Your task » Transcribe exactly the line that contains "الاخبار العامة" and every line after it through the end of the records, with nothing else.

Data provided »
..............................

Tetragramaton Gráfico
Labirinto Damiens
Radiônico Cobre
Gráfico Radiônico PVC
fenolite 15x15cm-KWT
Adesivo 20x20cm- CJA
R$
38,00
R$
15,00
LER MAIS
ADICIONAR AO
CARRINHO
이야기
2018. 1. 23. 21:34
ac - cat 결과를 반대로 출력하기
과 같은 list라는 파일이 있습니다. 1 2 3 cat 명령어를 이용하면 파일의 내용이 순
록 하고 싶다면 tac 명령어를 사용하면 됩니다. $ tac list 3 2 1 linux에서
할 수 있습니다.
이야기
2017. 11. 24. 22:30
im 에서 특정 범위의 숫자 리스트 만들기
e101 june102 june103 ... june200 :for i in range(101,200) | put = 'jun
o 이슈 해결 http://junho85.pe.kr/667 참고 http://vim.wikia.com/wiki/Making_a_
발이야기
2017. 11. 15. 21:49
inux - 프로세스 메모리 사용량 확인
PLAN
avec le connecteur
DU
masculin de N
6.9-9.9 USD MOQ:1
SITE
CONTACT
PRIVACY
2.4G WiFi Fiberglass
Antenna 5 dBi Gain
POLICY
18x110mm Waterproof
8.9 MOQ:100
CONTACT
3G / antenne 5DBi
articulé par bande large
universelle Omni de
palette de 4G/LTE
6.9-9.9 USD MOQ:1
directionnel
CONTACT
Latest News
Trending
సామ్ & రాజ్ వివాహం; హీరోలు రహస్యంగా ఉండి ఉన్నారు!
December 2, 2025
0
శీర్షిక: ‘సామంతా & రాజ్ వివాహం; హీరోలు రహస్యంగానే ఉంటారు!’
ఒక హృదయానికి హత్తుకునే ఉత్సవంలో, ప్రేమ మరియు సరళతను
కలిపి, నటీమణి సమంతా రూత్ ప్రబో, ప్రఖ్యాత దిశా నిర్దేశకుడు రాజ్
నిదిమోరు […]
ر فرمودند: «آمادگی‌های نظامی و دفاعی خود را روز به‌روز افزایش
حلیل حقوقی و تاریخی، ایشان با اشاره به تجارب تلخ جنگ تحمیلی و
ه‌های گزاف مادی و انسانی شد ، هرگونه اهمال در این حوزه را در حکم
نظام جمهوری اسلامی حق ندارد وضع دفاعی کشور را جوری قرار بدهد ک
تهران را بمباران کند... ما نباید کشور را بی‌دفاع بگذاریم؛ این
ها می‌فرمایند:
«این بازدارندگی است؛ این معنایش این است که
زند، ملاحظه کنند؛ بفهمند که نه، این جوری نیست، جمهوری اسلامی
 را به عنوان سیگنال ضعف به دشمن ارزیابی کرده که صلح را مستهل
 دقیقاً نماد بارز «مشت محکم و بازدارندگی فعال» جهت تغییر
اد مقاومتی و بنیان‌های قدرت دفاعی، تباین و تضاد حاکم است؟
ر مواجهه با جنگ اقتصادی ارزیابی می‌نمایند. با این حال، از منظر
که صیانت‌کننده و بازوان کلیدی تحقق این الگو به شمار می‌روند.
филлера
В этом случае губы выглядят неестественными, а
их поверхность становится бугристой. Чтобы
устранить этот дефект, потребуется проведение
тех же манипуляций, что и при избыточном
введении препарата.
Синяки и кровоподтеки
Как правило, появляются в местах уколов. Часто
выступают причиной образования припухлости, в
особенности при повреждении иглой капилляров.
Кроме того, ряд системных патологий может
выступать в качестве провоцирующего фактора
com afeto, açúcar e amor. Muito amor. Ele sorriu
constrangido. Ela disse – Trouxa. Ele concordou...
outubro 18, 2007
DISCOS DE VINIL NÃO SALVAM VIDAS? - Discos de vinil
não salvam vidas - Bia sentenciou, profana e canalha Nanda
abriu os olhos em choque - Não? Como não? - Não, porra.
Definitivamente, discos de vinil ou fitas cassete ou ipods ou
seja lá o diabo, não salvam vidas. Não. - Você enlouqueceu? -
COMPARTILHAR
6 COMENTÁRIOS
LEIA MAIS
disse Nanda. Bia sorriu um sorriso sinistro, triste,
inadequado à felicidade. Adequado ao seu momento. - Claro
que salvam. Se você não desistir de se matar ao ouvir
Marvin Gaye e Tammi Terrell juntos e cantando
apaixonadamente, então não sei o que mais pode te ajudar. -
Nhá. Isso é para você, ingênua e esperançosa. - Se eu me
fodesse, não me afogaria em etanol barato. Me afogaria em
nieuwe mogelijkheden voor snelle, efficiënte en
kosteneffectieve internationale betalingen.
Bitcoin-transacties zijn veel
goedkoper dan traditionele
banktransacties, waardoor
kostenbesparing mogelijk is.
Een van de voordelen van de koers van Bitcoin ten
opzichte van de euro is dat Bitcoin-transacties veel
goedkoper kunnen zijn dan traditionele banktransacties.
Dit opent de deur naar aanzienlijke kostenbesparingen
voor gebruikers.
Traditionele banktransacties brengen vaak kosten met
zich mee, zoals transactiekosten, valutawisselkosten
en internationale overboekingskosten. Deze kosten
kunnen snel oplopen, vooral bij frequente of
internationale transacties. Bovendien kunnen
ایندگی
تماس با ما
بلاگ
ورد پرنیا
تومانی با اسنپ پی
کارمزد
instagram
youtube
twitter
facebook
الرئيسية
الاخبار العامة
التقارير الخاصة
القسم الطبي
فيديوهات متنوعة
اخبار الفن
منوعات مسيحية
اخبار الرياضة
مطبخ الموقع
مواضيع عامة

..............................

Written answer »
الاخبار العامة
التقارير الخاصة
القسم الطبي
فيديوهات متنوعة
اخبار الفن
منوعات مسيحية
اخبار الرياضة
مطبخ الموقع
مواضيع عامة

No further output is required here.